As it works in other parts of the world, ALL TAXES don't get diverted from the federal system back to the region. Rather, taxes for a lot of infrastructure, health care, schools and aspects of government spending that the locals use is where the majority of their taxes go. The local police should be paid with local taxes and the local courts should be funded, primarily, with local taxes. Why should people in area x pay for the costs in costs in area y? Some tax revenue STILL goes to the federal system but limits the amount of money that can be wasted in the capital as long as the federal government is then REDUCED. Yes the federal government would have to be REDUCED, otherwise you're predictions would probably happen.
Because this is largely what a country is about ? So you now... people from Białystock pay for the highway in Silesia and so on...
Well then what's a region "about?" You seem to be advocating the notion of "country" which simply doesn't match the reality. The reality is, the federal government is less accountable with such limited regional autonomy. Keep the majority of the money where it's generated and spread the remainder around. Then leave it up to the people in a region to fix their problems instead of relying on distant politicians making promises from afar. The system being proposed encourages people to be more involved with politics and that is a very good thing.
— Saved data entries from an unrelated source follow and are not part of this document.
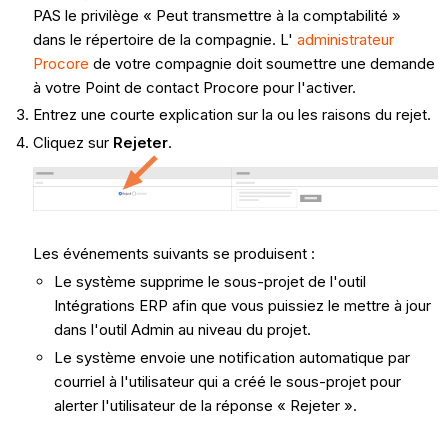
PAS le privilège « Peut transmettre à la comptabilité »
dans le répertoire de la compagnie. L'
administrateur
Procore
de votre compagnie doit soumettre une demande
à votre Point de contact Procore pour l'activer.
Entrez une courte explication sur la ou les raisons du rejet.
Cliquez sur
Rejeter
.
Les événements suivants se produisent :
Le système supprime le sous-projet de l'outil
Intégrations ERP afin que vous puissiez le mettre à jour
dans l'outil Admin au niveau du projet.
Le système envoie une notification automatique par
courriel à l'utilisateur qui a créé le sous-projet pour
alerter l'utilisateur de la réponse « Rejeter ».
You clearly have no clue what autonomy is about. It is not about more money staying in the region, in Poland each voivodship/gmina etc. gets x % of taxes generated on its teritory, that x could be increased significally without any "autonomy" (or descreased with "autonomy").
Oh here's where it starts with you, isn't it? You can't come up with anything but rhetoric that wreaks of fear of change so you try the semantic angle. As I already stated, government in a region can have Autonomy over certain aspects of governance. This shouldn not only about money but also be about people deciding what they think works best for them. You can then have competing models of healthcare, and education and then when one proves to be less successful, it can be dropped in favour of a different model. It's a much more flexible and responsive way of adapting to change. It worked in the U.S. for the longest time until the central government expanded and the system is still working very well in Canada and Australia.
This is what I wrote:
The less centralized government, the better
This is what you interpreted:
The less government, the better.
Do you see the difference? This shows you haven't really been thinking about a thing I've written but just gone into an automated response mode.
If Silesia gets autonomy, Polish politicians will be there - mismanaging and wasting a great deal of tax revenues. The main difference will be that they will have more jobs (with regional "government" being created) to distribute to their buddies, more public orders to steal from etc.
No, that is incorrect. You don't know how such a system will evolve. You're simply repeating that attitude from the past that admits defeat and failure before trying something new.
Corruption is the greatest threat to any system. If people do become involved at a more local level, it limits that threat. Compare the waste that occurs at a municipal level to a national one. There's really no comparison- you don't even know how badly the federal politicians waste your money. This system should encourage people to hold politicians to be much more accountable. The more removed we see ourselves from a decision making process, the less we care and vice versa.
Again I have to marvel at your thinking: the system is clearly broken but don't try to fix it for fear of breaking it further.